The focus now is on whether the G20 meeting of finance ministers and central governors due from later today to tomorrow could agree on expanding the IMF funding, a safety net for the eurozone, to $500.0 billion,
Amid growing concerns over Spanish (debt) financing, the meeting failing to agree on enough expansion of the safety net would put a selling pressure on the euro, Spain’s Treasury sold EUR1.116 billion worth of two-year government bonds at an average yield of 3.463% earlier in the day, up sharply from 2.069% at a similar auction last month.
The country also sold EUR1.425 billion of ten-year debt at an average yield of 5.743%, up from 5.338% at a similar auction last month. It was the highest yield in five months.

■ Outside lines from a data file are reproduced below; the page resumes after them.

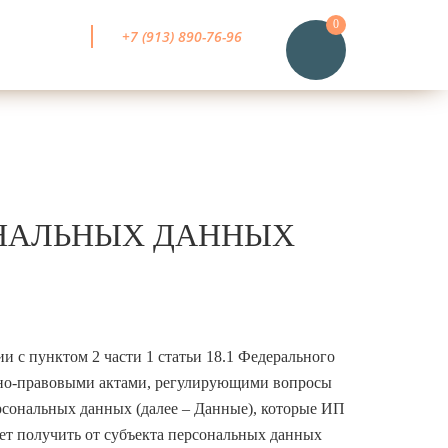
0
+7 (913) 890-76-96
она
?
ОНАЛЬНЫХ ДАННЫХ
и с пунктом 2 части 1 статьи 18.1 Федерального
ивно-правовыми актами, регулирующими вопросы
рсональных данных (далее – Данные), которые ИП
может получить от субъекта персональных данных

Bond auctions have become key drivers of risk sentiment in recent months, as traders attempt to gauge the ability of indebted euro zone nations to fund themselves.
Spanish and French bond auctions went off without a hitch, or maybe with the help of the recent concessions built and while the euro seemed to record the highs of the day (~$1.3165) in response, the upticks were quickly sold into. There are several aspects of the auctions that are important for investors. It is not simply the amount that is being raised, but at what price and who is buying and with what enthusiasm.
Italy reported a dramatic drop in industrial orders, warning that the government's cut in its GDP forecast yesterday may be prove insufficient. Industrial orders fell 2.5% in February, which is more than twice the decline the market consensus expected. Adding insult to injury, the January drop was revised to -7.7% from -7.4%.
The recent IMF data that covers the period up through the end of Q3 '11 shows foreign investors reducing their share of Spanish bonds to 38% from a little over 50% in 2009 (and the foreign share of Italian debt has fallen from 42% to 37% in the same period).
Sweden, Norway, Denmark and Poland are among the nations that have since pledged billions of dollars to the effort, but it was unclear what figure would be settled on at the meeting.
Japan reported a smaller than expected trade deficit in March (JPY82.6 bln vs JPY120 bln expectations). Exports rose 1.2% in the month and 5.9% on a year-over-year basis. Imports rose 10.5% year-over-year after a 9.2% increase in Feb. What really stands out of the Japanese exports are to the US where they are up almost 24% on a year-over-year basis. While there is the base effect from last year, but there is also the growth differentials that warn of further deterioration of the US trade balance.